If you take a look at
---------------------------------------------------------------------------
TypeError Traceback (most recent call last)
<ipython-input-3-c812209b95d0> in <module>()
8
9 # Use Talos to scan the best hyperparameters of the Keras model
---> 10 scan_object = ta.Scan(x_train, y_train, params=p, model=iris_model, experiment_name='test', x_val=x_val, y_val=y_val, fraction_limit=0.1)
8 frames
/usr/local/lib/python3.6/dist-packages/tensorflow_core/python/keras/engine/training.py in _distribution_standardize_user_data(self, x, y, sample_weight, class_weight, batch_size, validation_split, shuffle, epochs, allow_partial_batch)
2307 strategy) and not drop_remainder:
2308 dataset_size = first_x_value.shape[0]
-> 2309 if dataset_size % batch_size == 0:
2310 drop_remainder = True
2311
TypeError: unsupported operand type(s) for %: 'int' and 'NoneType'
you can see that the error is thrown at operation "dataset_size % batch_size" and it states "unsupported operand type(s) for %: 'int' and 'NoneType'". This means that at that point the batch_size variable should have already been inferred from the Dataset object but it is still 'None'
If you take a look at the source code (you can access it from collab by clicking on the path), you will see that in the fit function
def fit(self,
model,
x=None,
y=None,
batch_size=None,
epochs=1,
verbose=1,
callbacks=None,
validation_split=0.,
validation_data=None,
shuffle=True,
class_weight=None,
sample_weight=None,
initial_epoch=0,
steps_per_epoch=None,
validation_steps=None,
validation_freq=1,
**kwargs):
"""Fit loop for Distribution Strategies."""

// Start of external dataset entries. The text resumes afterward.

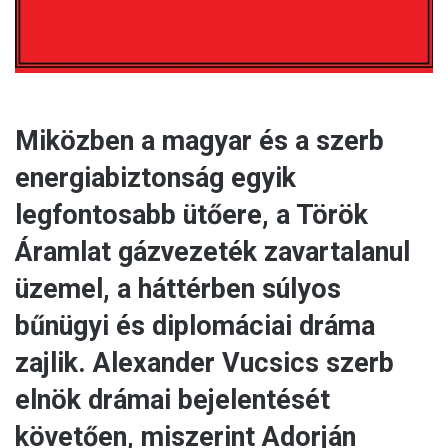
l
Miközben a magyar és a szerb
energiabiztonság egyik
legfontosabb ütőere, a Török
Áramlat gázvezeték zavartalanul
üzemel, a háttérben súlyos
bűnügyi és diplomáciai dráma
zajlik. Alexander Vucsics szerb
elnök drámai bejelentését
követően, miszerint Adorján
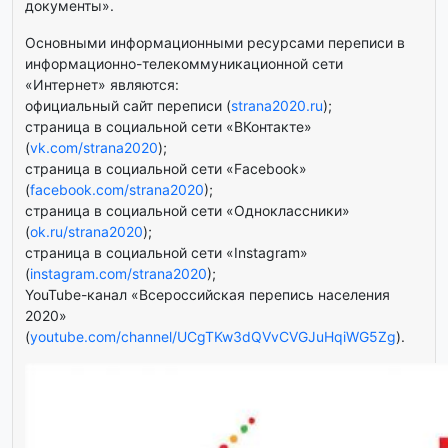
документы».
Основными информационными ресурсами переписи в
информационно-телекоммуникационной сети
«Интернет» являются:
официальный сайт переписи (
strana2020.ru
);
страница в социальной сети «ВКонтакте»
(
vk.com/strana2020
);
страница в социальной сети «Facebook»
(
facebook.com/strana2020
);
страница в социальной сети «Одноклассники»
(
ok.ru/strana2020
);
страница в социальной сети «Instagram»
(
instagram.com/strana2020
);
YouTube-канал «Всероссийская перепись населения
2020»
(
youtube.com/channel/UCgTKw3dQVvCVGJuHqiWG5Zg
).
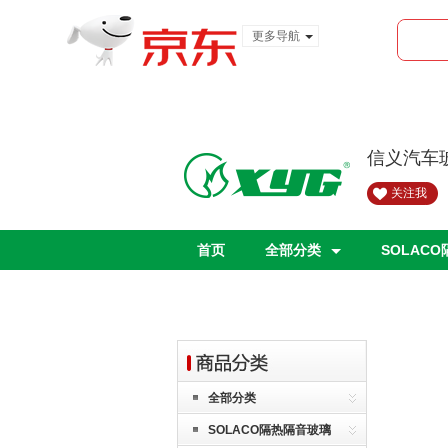
更多导航
服装城
食品
金融
信义汽车
关注我
首页
全部分类
SOLAC
全部分类
SOLACO隔热隔音玻璃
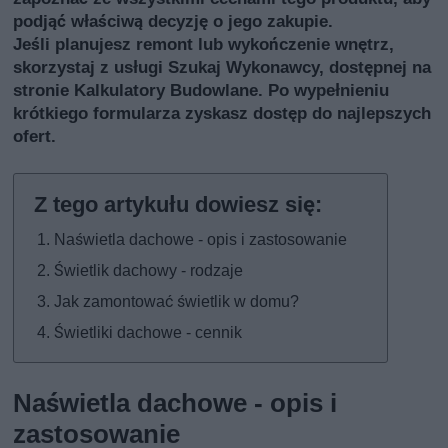
podjąć właściwą decyzję o jego zakupie.
Jeśli planujesz remont lub wykończenie wnętrz,
skorzystaj z usługi
Szukaj Wykonawcy
, dostępnej na
stronie Kalkulatory Budowlane. Po wypełnieniu
krótkiego formularza zyskasz dostęp do najlepszych
ofert.
Naświetla dachowe - opis i zastosowanie
Świetlik dachowy - rodzaje
Jak zamontować świetlik w domu?
Świetliki dachowe - cennik
Naświetla dachowe - opis i
zastosowanie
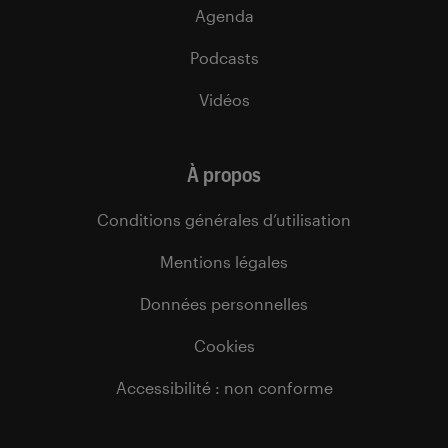
Agenda
Podcasts
Vidéos
À propos
Conditions générales d’utilisation
Mentions légales
Données personnelles
Cookies
Accessibilité : non conforme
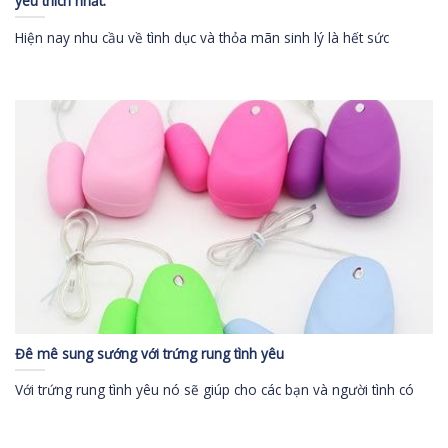
yêu thích nhất.
Hiện nay nhu cầu về tình dục và thỏa mãn sinh lý là hết sức
Đê mê sung sướng với trứng rung tình yêu
Với trứng rung tình yêu nó sẽ giúp cho các bạn và người tình có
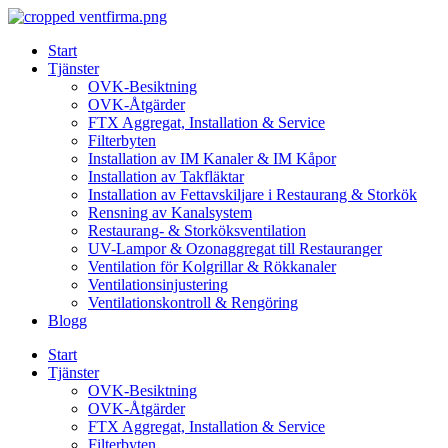
Skip
to
Start
content
Tjänster
OVK-Besiktning
OVK-Åtgärder
FTX Aggregat, Installation & Service
Filterbyten
Installation av IM Kanaler & IM Kåpor
Installation av Takfläktar
Installation av Fettavskiljare i Restaurang & Storkök
Rensning av Kanalsystem
Restaurang- & Storköksventilation
UV-Lampor & Ozonaggregat till Restauranger
Ventilation för Kolgrillar & Rökkanaler
Ventilationsinjustering
Ventilationskontroll & Rengöring
Blogg
Start
Tjänster
OVK-Besiktning
OVK-Åtgärder
FTX Aggregat, Installation & Service
Filterbyten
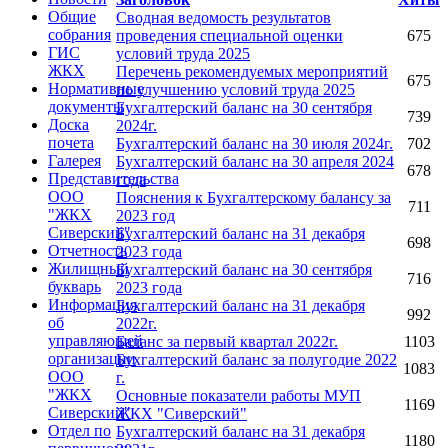
Общие
Сводная ведомость результатов
собрания
проведения специальной оценки
675
ГИС
условий труда 2025
ЖКХ
Перечень рекомендуемых мероприятий
675
Нормативные
по улучшению условий труда 2025
документы
Бухгалтерский баланс на 30 сентября
739
Доска
2024г.
почета
Бухгалтерский баланс на 30 июля 2024г.
702
Галерея
Бухгалтерский баланс на 30 апреля 2024
678
Представительства
года
ООО
Пояснения к Бухгалтерскому балансу за
711
"ЖКХ
2023 год
Сиверский"
Бухгалтерский баланс на 31 декабря
698
Отчетность
2023 года
Жилищный
Бухгалтерский баланс на 30 сентября
716
букварь
2023 года
Информация
Бухгалтерский баланс на 31 декабря
992
об
2022г.
управляющей
Баланс за первый квартал 2022г.
1103
организации
Бухгалтерский баланс за полугодие 2022
1083
ООО
г.
"ЖКХ
Основные показатели работы МУП
1169
Сиверский"
ЖКХ "Сиверский"
Отдел по
Бухгалтерский баланс на 31 декабря
1180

dist_utils.validate_callbacks(input_callbacks=callbacks,
optimizer=model.optimizer)
dist_utils.validate_inputs(x, y)
batch_size, steps_per_epoch = dist_utils.process_batch_and_step_size(
model._distribution_strategy,
x,
batch_size,
steps_per_epoch,
ModeKeys.TRAIN,
validation_split=validation_split)
batch_size = model._validate_or_infer_batch_size(
batch_size, steps_per_epoch, x)
dataset = model._distribution_standardize_user_data(
there is a step
batch_size = model._validate_or_infer_batch_size(
batch_size, steps_per_epoch, x)
in which the batch_size should change from 'None' (default value when not specified) to the one inferred from the Dataset object (but it doesn't, I checked by printing the variable). I think this might be related to the fact that your batch_size is in fact a list of batch_sizes. If you change the source code (you can directly edit it from collab and then click on restart runtime in order to try) to this:
batch_size, steps_per_epoch = dist_utils.process_batch_and_step_size(
model._distribution_strategy,
x,
batch_size,
steps_per_epoch,
ModeKeys.TRAIN,
validation_split=validation_split)
batch_size = model._validate_or_infer_batch_size(
batch_size, steps_per_epoch, x)
batch_size = 128
dataset = model._distribution_standardize_user_data(
(see that I manually inserted the batch_size in the source code after the point at which it should have been inferred) the program runs with no error.
Maybe the fact of trying different batch_sizes for hyparameter tunning is a feature that is just not feasible with this current versions. I tried tf 2.1 and did not work either.